PROBLEM
In the entries that follow, which lines hold the string "Motor"? List them.

.....

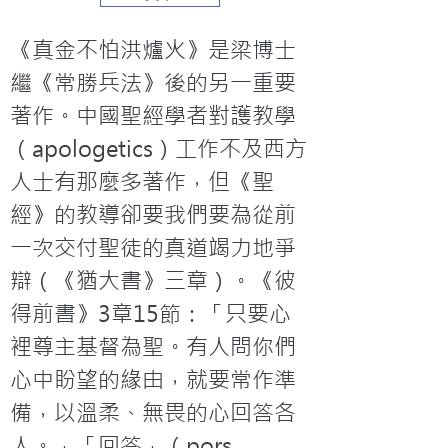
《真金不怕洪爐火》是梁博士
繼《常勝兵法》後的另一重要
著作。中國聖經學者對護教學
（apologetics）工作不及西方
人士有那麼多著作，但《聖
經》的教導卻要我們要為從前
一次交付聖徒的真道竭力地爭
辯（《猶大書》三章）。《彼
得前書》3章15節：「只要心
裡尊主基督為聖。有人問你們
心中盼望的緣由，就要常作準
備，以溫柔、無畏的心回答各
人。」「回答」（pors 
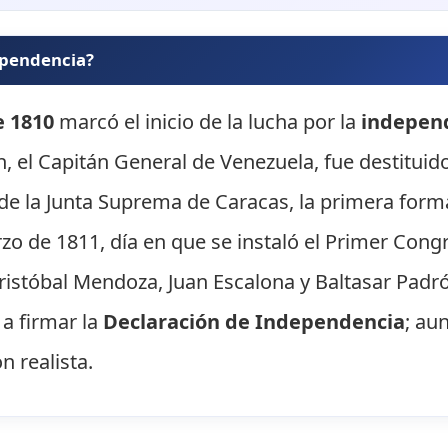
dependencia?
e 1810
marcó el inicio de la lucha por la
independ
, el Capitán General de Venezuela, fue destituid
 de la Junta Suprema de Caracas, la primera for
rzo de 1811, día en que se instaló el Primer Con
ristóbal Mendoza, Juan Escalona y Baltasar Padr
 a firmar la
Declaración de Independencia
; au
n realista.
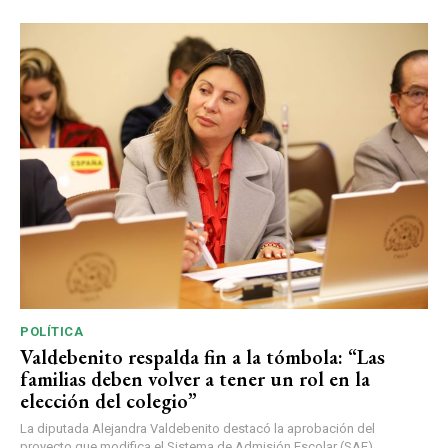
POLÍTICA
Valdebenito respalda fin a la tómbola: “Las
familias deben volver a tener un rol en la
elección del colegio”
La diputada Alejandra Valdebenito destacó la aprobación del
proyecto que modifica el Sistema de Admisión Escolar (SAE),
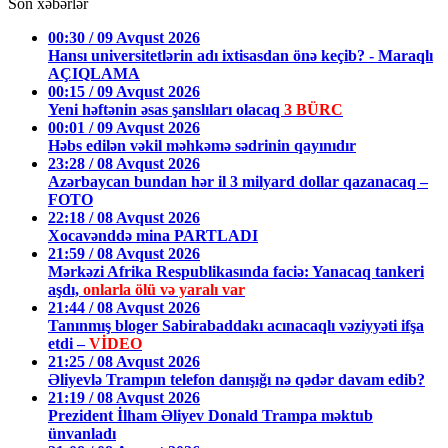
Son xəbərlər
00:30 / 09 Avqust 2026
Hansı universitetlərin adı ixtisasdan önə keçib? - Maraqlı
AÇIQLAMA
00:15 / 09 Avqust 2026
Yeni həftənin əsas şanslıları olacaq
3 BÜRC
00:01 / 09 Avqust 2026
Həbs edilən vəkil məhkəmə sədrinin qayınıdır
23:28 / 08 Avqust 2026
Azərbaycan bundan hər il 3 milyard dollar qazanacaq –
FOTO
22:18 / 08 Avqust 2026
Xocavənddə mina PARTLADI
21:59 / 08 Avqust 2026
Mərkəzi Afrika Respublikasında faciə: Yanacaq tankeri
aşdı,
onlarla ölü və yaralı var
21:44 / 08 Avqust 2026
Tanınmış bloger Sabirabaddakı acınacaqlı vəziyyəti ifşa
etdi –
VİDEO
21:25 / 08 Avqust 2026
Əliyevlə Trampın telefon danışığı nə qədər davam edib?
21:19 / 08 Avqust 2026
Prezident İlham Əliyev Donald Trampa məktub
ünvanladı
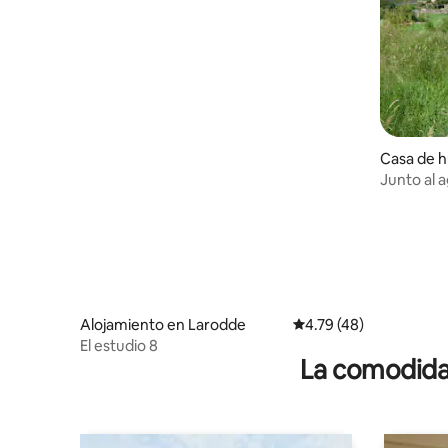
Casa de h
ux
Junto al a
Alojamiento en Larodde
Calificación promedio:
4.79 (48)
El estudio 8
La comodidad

.....

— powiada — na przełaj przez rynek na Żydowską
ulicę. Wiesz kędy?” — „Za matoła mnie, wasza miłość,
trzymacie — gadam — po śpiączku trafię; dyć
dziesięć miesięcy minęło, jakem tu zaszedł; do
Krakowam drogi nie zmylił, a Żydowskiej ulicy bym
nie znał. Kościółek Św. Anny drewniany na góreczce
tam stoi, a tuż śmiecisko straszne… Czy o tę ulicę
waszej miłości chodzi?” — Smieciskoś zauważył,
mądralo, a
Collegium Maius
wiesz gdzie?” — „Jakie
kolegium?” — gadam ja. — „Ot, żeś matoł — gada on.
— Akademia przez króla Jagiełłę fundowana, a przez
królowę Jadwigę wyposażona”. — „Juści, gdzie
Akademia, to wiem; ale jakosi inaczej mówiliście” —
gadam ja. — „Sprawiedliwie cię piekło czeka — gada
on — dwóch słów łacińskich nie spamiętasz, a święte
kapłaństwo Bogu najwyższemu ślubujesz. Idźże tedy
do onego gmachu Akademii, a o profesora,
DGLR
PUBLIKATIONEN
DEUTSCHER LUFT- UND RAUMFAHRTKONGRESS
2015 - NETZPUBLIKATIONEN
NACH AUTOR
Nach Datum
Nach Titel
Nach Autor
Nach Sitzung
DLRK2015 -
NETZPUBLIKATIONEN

.....

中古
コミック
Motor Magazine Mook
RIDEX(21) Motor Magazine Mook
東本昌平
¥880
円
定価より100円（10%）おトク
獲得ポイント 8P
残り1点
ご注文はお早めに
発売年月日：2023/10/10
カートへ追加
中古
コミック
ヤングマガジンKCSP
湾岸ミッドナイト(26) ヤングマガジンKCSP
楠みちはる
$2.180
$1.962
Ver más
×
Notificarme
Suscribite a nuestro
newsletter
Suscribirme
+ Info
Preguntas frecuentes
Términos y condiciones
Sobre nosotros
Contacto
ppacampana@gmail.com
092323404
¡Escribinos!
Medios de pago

.....

THE ANSWER
Motor Magazine Mook
RIDEX(21) Motor Magazine Mook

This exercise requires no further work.